Out of more than 60,000 total refugees resettled in the U.S. in fiscal year 2023, 56 Palestinians were admitted. In the past 10 years, fewer than 600 Palestinians in all have come to the U.S. as refugees, according to the State Department.
The numbers are so low in large part because Palestinians cannot follow the same pathway into the U.S. as other nationalities. The 1951 Refugee Convention that established the United Nations High Commissioner for Refugees and defined the criteria for refugees around the world explicitly left out Palestinians living in Lebanon, Jordan, Syria, the West Bank, East Jerusalem and Gaza. The U.S. uses the refugee agency to identify potential refugees.
Palestinians who do find their way to the U.S. as refugees may be coming from other parts of the world while they retain their Palestinian citizenship, or they may have been referred as refugees to the U.N. refugee agency by nongovernmental organizations, according to the Lutheran Immigration and Refugee Service, which provides support to refugees entering the U.S.
A spokesperson for the Lutheran Immigration and Refugee Service told NBC News neither it nor other traditional refugee advocacy organizations have called for raising the number of Palestinians admitted to the U.S. because of the international rules complicating their resettlement.

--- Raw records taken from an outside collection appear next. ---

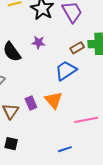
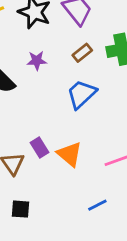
brown rectangle: (77, 48) -> (82, 53), moved
orange triangle: (54, 100) -> (70, 154), moved

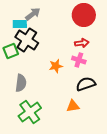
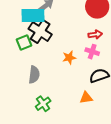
cyan rectangle: (20, 24) -> (33, 16), size x1.6
green cross: (30, 112) -> (43, 104), size x0.7

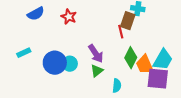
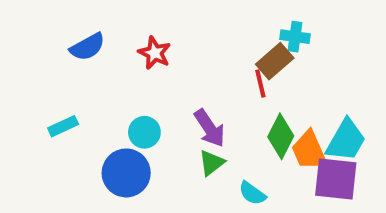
brown rectangle: (128, 21) -> (275, 61), turned 30
blue circle: (55, 63) -> (126, 173), moved
cyan circle: (70, 64) -> (144, 132), moved
cyan semicircle: (117, 86) -> (252, 193), turned 120

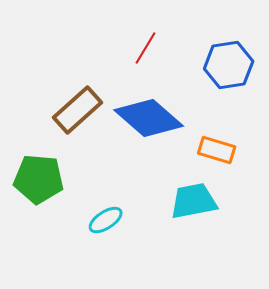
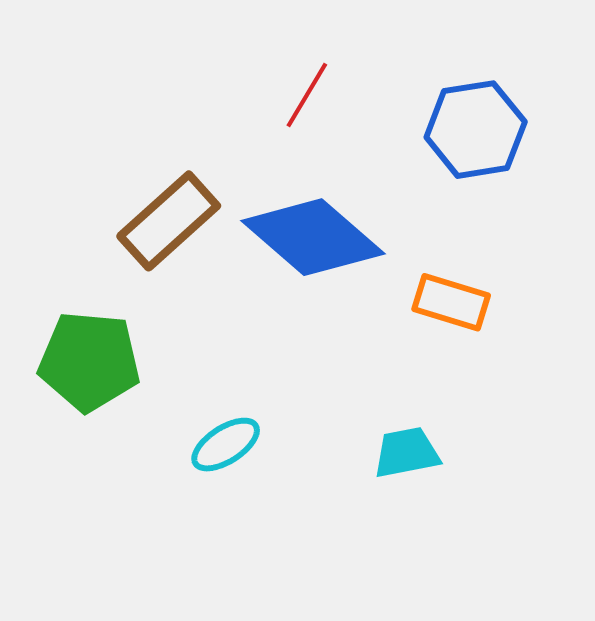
cyan trapezoid: (194, 201) -> (406, 453), moved, size x0.7

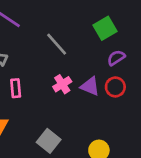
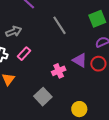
pink cross: (62, 84) -> (59, 71), moved
pink rectangle: (16, 88) -> (24, 54), turned 40

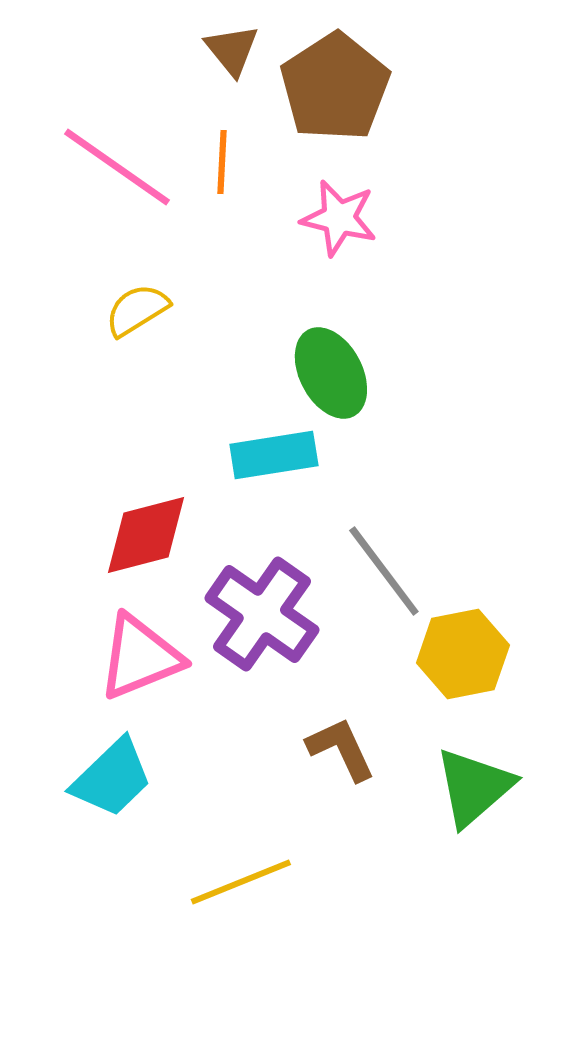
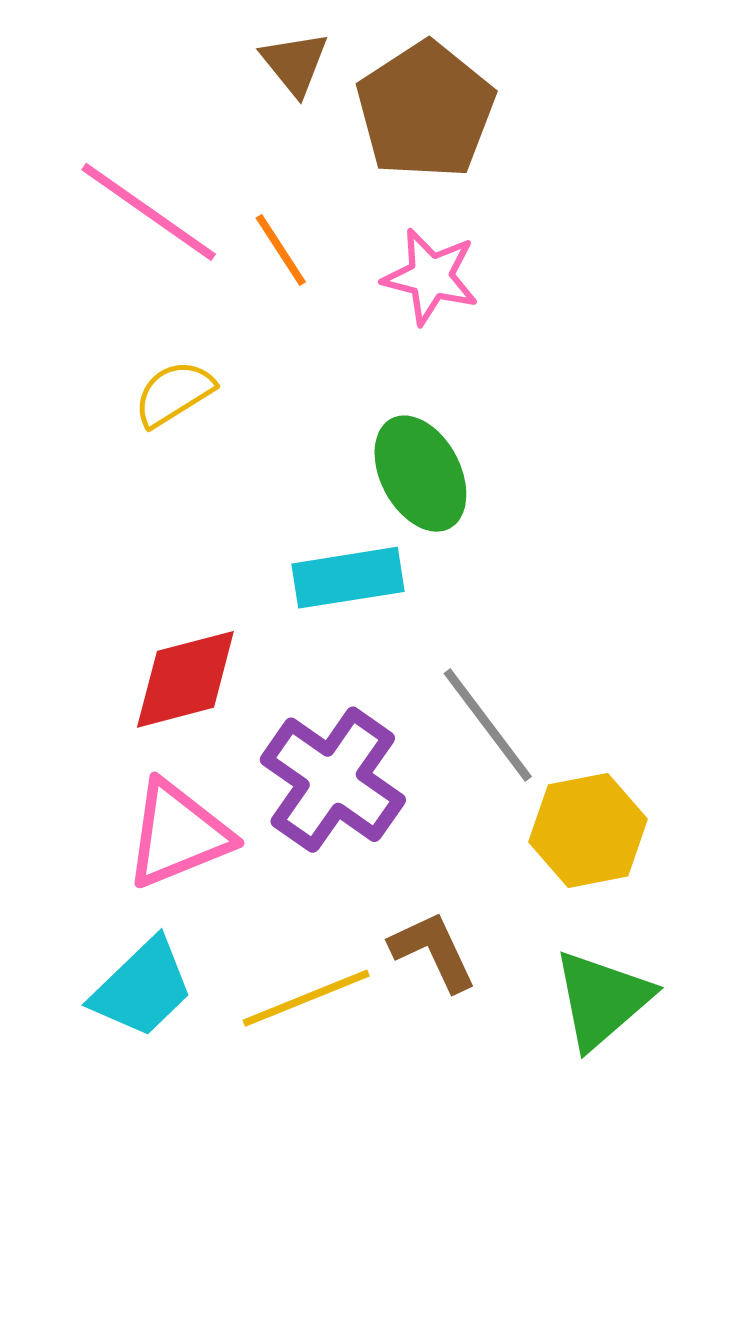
orange line: (222, 162) -> (281, 250), moved, turned -36
yellow line: (241, 882) -> (306, 998), moved

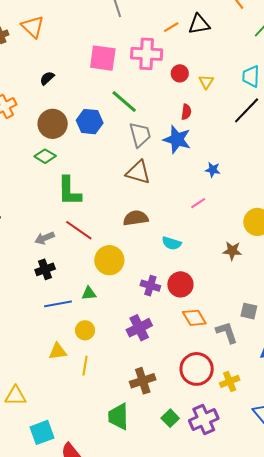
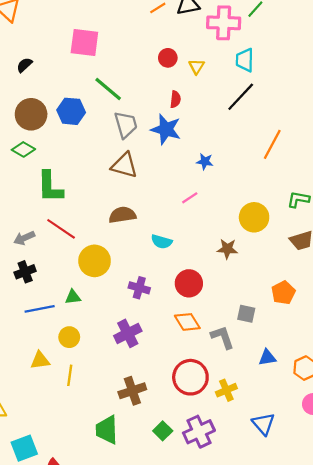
pink cross: (147, 54) -> (224, 23), moved
red circle: (180, 284) -> (189, 283), moved

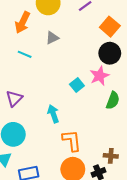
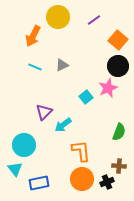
gray triangle: (52, 38) -> (62, 65), moved
purple triangle: (14, 98) -> (44, 112), moved
green semicircle: (113, 100) -> (119, 132), moved
cyan arrow: (53, 114) -> (63, 125), turned -108

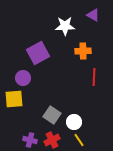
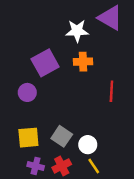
purple triangle: (93, 15) -> (110, 18), size x1.6
orange cross: (83, 51) -> (83, 62), moved
yellow square: (14, 99) -> (28, 138), moved

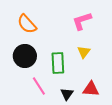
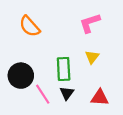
black circle: (25, 56) -> (21, 76), moved
black triangle: (67, 94) -> (67, 93), moved

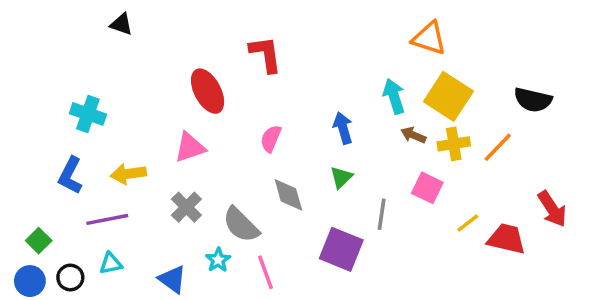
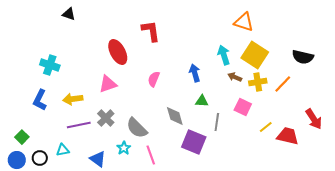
green triangle: (341, 177) -> (202, 101), moved, turned 48
gray diamond: (288, 195) -> (175, 116), moved
purple line: (107, 219) -> (79, 125), moved

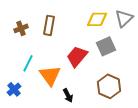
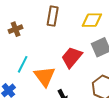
brown rectangle: (49, 25) -> (53, 16), moved

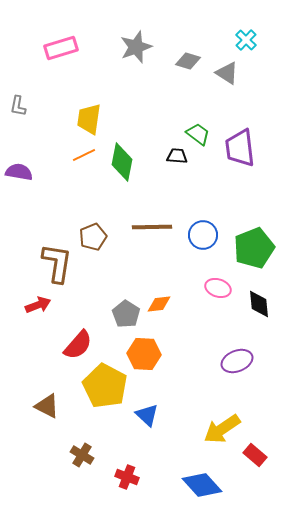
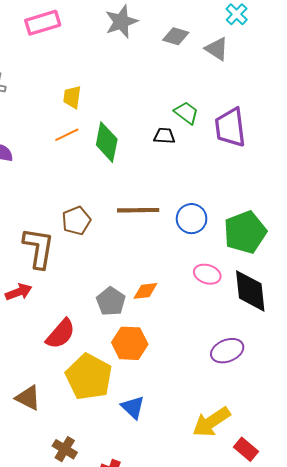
yellow trapezoid: (89, 119) -> (72, 97), size x0.7
black diamond: (259, 304) -> (250, 291), size x1.5

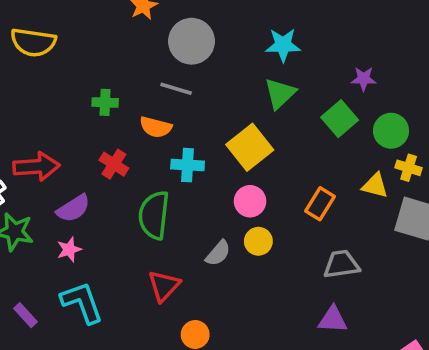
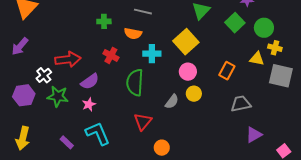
purple triangle: (333, 320) -> (254, 135), moved, turned -30

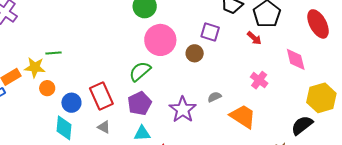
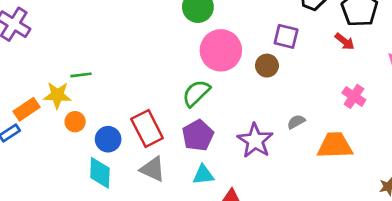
orange trapezoid: (243, 116) -> (335, 145), turned -32
gray triangle: (104, 127) -> (153, 169), size x1.5

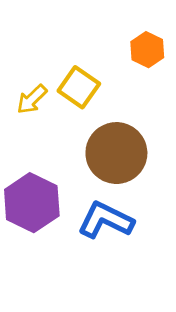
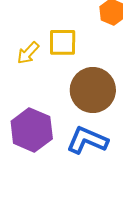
yellow square: (79, 87) -> (63, 42), turned -32

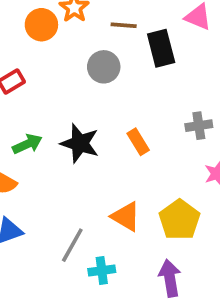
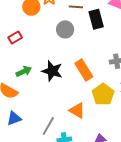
orange rectangle: (138, 142) -> (84, 70), size x1.5
yellow pentagon: (179, 220) -> (103, 94), moved

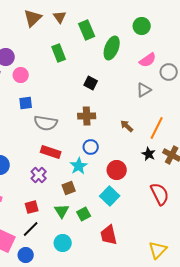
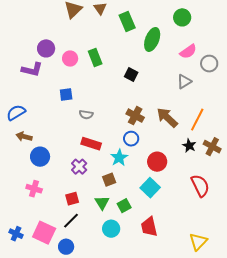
green rectangle: (59, 53) -> (95, 57), moved
pink circle: (21, 75) -> (70, 58), moved
brown cross: (87, 116) -> (135, 116), moved, turned 30
gray semicircle: (46, 123) -> (86, 115), size x0.6
brown arrow: (127, 126) -> (167, 118), size x1.6
cyan circle: (63, 243) -> (111, 229), moved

Florida Gov. Ron DeSantis, a Republican presidential candidate, accused one of his opponents, former U.N. Ambassador Nikki Haley, of trying to “import” Palestinians into the U.S.
Speaking Tuesday on “The Megyn Kelly Show,” DeSantis renewed his calls to block Palestinian refugees.
“The average person in Gaza that’s been taught to hate Jews, you know, their view is they don’t necessarily want their own state. What they seek is the destruction of the Jewish state. And that is not limited to Hamas. That is a widespread, deeply embedded belief amongst Palestinian Arabs in the Gaza Strip,” DeSantis said.